Consider investing in simple self-help items for women to make you feel more comfortable, or even a dog can give you peace of mind.
Opportunities. There are a lot of opportunities for single moms, but you’ll need to look for them. They won’t come to you.
For example, some churches offer quarterly car maintenance for single moms, or you can find emotional support with other single parents through programs such as Divorce Care. Start with the local churches in your area.
Play. Spend lots of time playing with your kids. There’s a tendency to do all the grown-up things now that you’re balancing two parents’ work, but your child still needs you.
Queen. You are still a queen. You’re still a daughter of the Most-High God. You may not feel like it now, but keep going, and one day you’ll back and be amazed at how far you’ve come.
Routines. Putting together routines will be essential for you. It isn’t possible to keep up the same routine and taking care of the house and kids, and a job like you used to when you operated with two adults. You’ll need new simplified routines.
Self-Care. Single moms especially aren’t very good at self-care. We have so many other things to take care of, but in the end, the ones that suffer are the ones we are sacrificing everything for: our kids. Self-care doesn’t have to mean a whole day away and loads of money spent. It can mean 5 minutes in the morning or a hot shower.
Therapy. Check to see if your workplace offers free counseling sessions and consider taking advantage of them.
None of us get out of this life without problems, and most of us can’t figure them out in our heads.
Understanding. This journey of single parenting will make you more understanding of others in challenging situations.
Vacations. Vacations will change as a single parent, but they can still be fun. Just be prepared to do things a little differently.
Wrathful. So many single parents are angry for years at their ex. They never truly get over the wrong done to them by their ex, and they make sure everyone around them knows it. Get therapy if you feel the tiniest amount of bitterness in your heart.
Going through life, bitter and unforgiving, is no way to live. Your ex isn’t suffering. Only you are – and everyone around you.
X-factor. Don’t think just because you’re a single parent that you’ve lost whatever makes you awesome. You’re still a catch, and someday when the time is right, someone will be honored to have you.

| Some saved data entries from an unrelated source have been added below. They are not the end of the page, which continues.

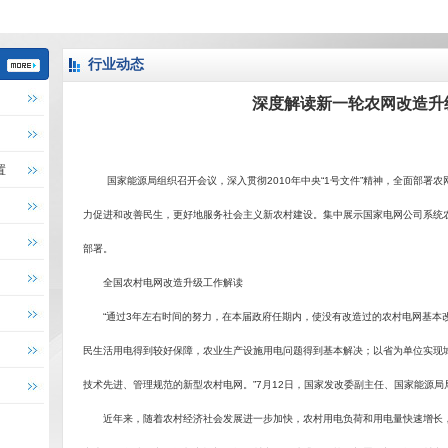
行业动态
深度解读新一轮农网改造升
置
国家能源局组织召开会议，深入贯彻
2010
年中央“
1
号文件”精神，全面部署农
力促进和改善民生，更好地服务社会主义新农村建设。集中展示国家电网公司系统
部署。
全国农村电网改造升级工作解读
“通过
3
年左右时间的努力，在本届政府任期内，使没有改造过的农村电网基本
民生活用电得到较好保障，农业生产设施用电问题得到基本解决；以省为单位实现
技术先进、管理规范的新型农村电网。”
7
月
12
日，国家发改委副主任、国家能源局
近年来，随着农村经济社会发展进一步加快，农村用电负荷和用电量快速增长，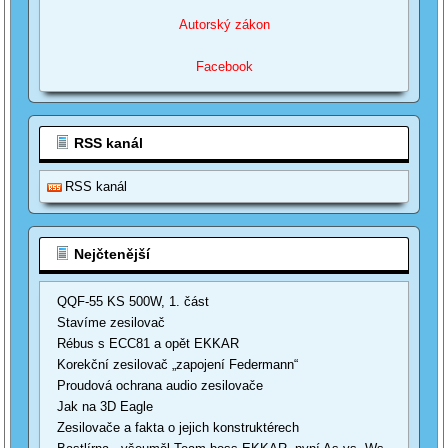
Autorský zákon
Facebook
RSS kanál
RSS kanál
Nejčtenější
QQF-55 KS 500W, 1. část
Stavíme zesilovač
Rébus s ECC81 a opět EKKAR
Korekční zesilovač „zapojení Federmann“
Proudová ochrana audio zesilovače
Jak na 3D Eagle
Zesilovače a fakta o jejich konstruktérech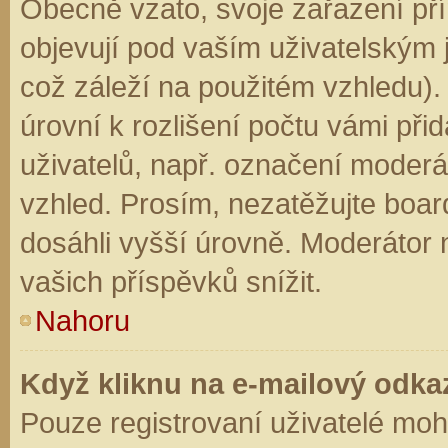
Obecně vzato, svoje zařazení př
objevují pod vaším uživatelským
což záleží na použitém vzhledu).
úrovní k rozlišení počtu vámi přid
uživatelů, např. označení moderá
vzhled. Prosím, nezatěžujte boar
dosáhli vyšší úrovně. Moderátor
vašich příspěvků snížit.
Nahoru
Když kliknu na e-mailový odkaz
Pouze registrovaní uživatelé moh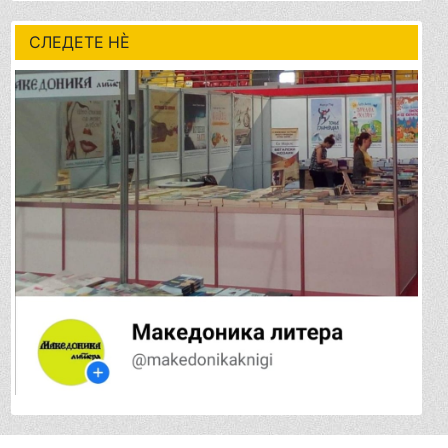
СЛЕДЕТЕ НÈ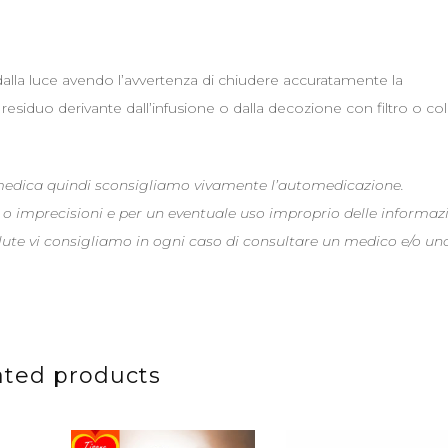
dalla luce avendo l’avvertenza di chiudere accuratamente la
siduo derivante dall’infusione o dalla decozione con filtro o co
 medica quindi sconsigliamo vivamente l’automedicazione.
 o imprecisioni e per un eventuale uso improprio delle informaz
alute vi consigliamo in ogni caso di consultare un medico e/o un
ated products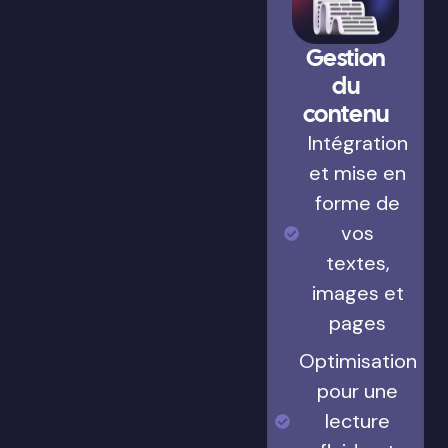
Gestion
du
contenu
Intégration
et mise en
forme de
vos
textes,
images et
pages
Optimisation
pour une
lecture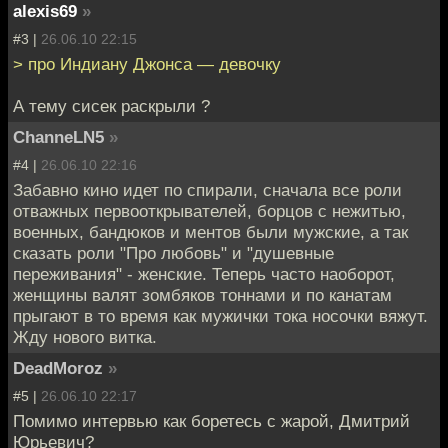
alexis69
»
#3 |
26.06.10 22:15
> про Индиану Джонса — девочку
А тему сисек раскрыли ?
ChanneLN5
»
#4 |
26.06.10 22:16
Забавно кино идет по спирали, сначала все роли
отважных первооткрывателей, борцов с нежитью,
военных, бандюков и ментов были мужские, а так
сказать роли "Про любовь" и "душевные
переживания" - женские. Теперь часто наоборот,
женщины валят зомбяков тоннами и по канатам
прыгают в то время как мужички тока носочки вяжут.
Жду нового витка.
DeadMoroz
»
#5 |
26.06.10 22:17
Помимо интервью как боретесь с жарой, Дмитрий
Юрьевич?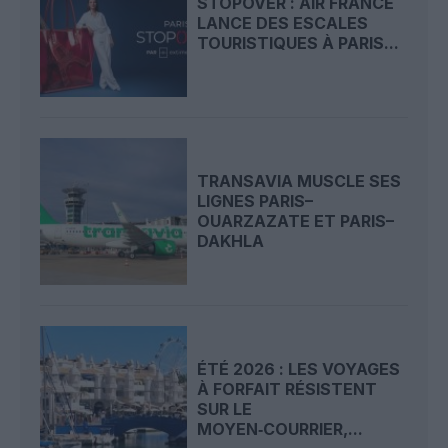
STOPOVER : AIR FRANCE
LANCE DES ESCALES
TOURISTIQUES À PARIS...
TRANSAVIA MUSCLE SES
LIGNES PARIS–
OUARZAZATE ET PARIS–
DAKHLA
ÉTÉ 2026 : LES VOYAGES
À FORFAIT RÉSISTENT
SUR LE
MOYEN‑COURRIER,...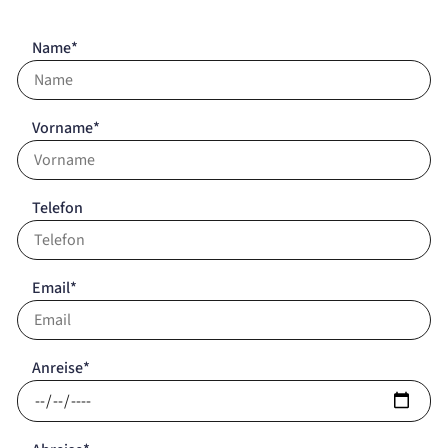
Name*
Vorname*
Telefon
Email*
Anreise*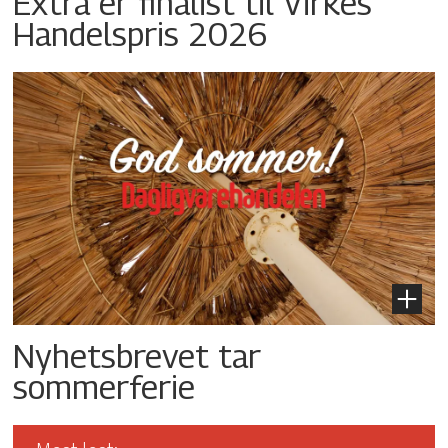
Extra er finalist til Virkes
Handelspris 2026
Nyhetsbrevet tar
sommerferie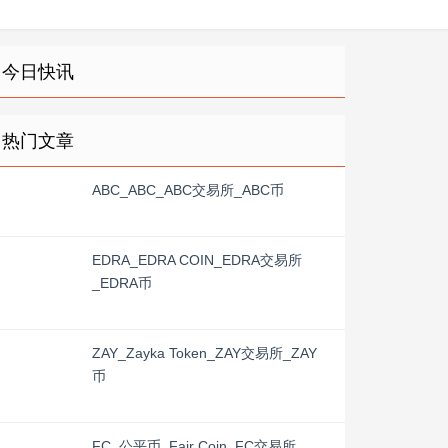
今日快讯
热门文章
ABC_ABC_ABC交易所_ABC币
EDRA_EDRA COIN_EDRA交易所
_EDRA币
ZAY_Zayka Token_ZAY交易所_ZAY
币
FC_公平币_Fair Coin_FC交易所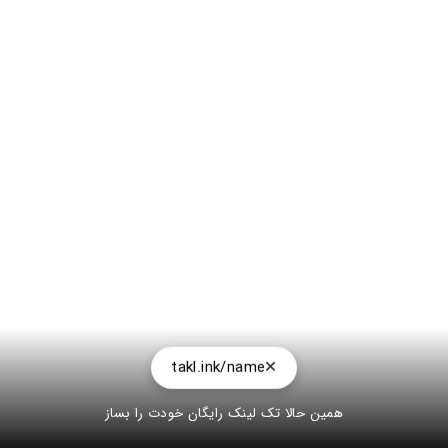
takl.ink/name
همین حالا تک لینک رایگان خودت را بساز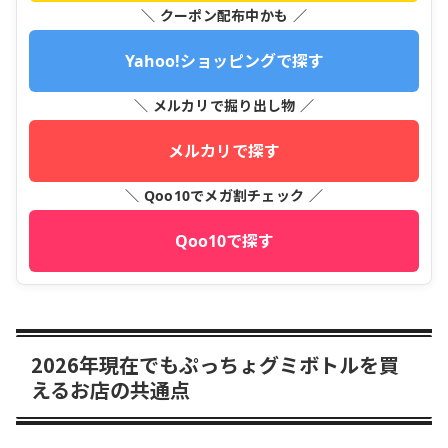
＼ クーポン配布中かも ／
Yahoo!ショッピングで探す
＼ メルカリで掘り出し物 ／
メルカリで探す
＼ Qoo10でメガ割チェック ／
Qoo10で探す
2026年現在でもぷっちょグミボトルを買
えるお店の共通点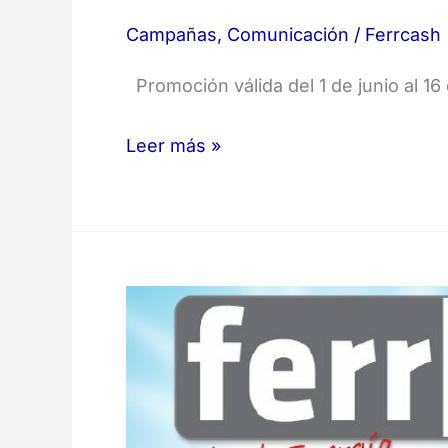
Campañas
,
Comunicación
/
Ferrcash
Promoción válida del 1 de junio al 1
Leer más »
Folleto
ferrCASH
Verano
2018
–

You. You continue to be you. Don’t change who you are or lose yourself in the single parent life. It can be all-consuming to take care of the kids all night, then work all day, then repeat with no time for yourself or anyone to validate you and your hard work.
But rest assured, God loves you exactly as you are, and regardless of who left you and your children in your past or why. You are gold just as you are.
Zeal. You may feel like you’ve lost your passion for life. That’s normal if you’ve just become a single parent as a result of a breakup. These feelings will pass eventually, and one day you’ll find a new passion or zeal for life.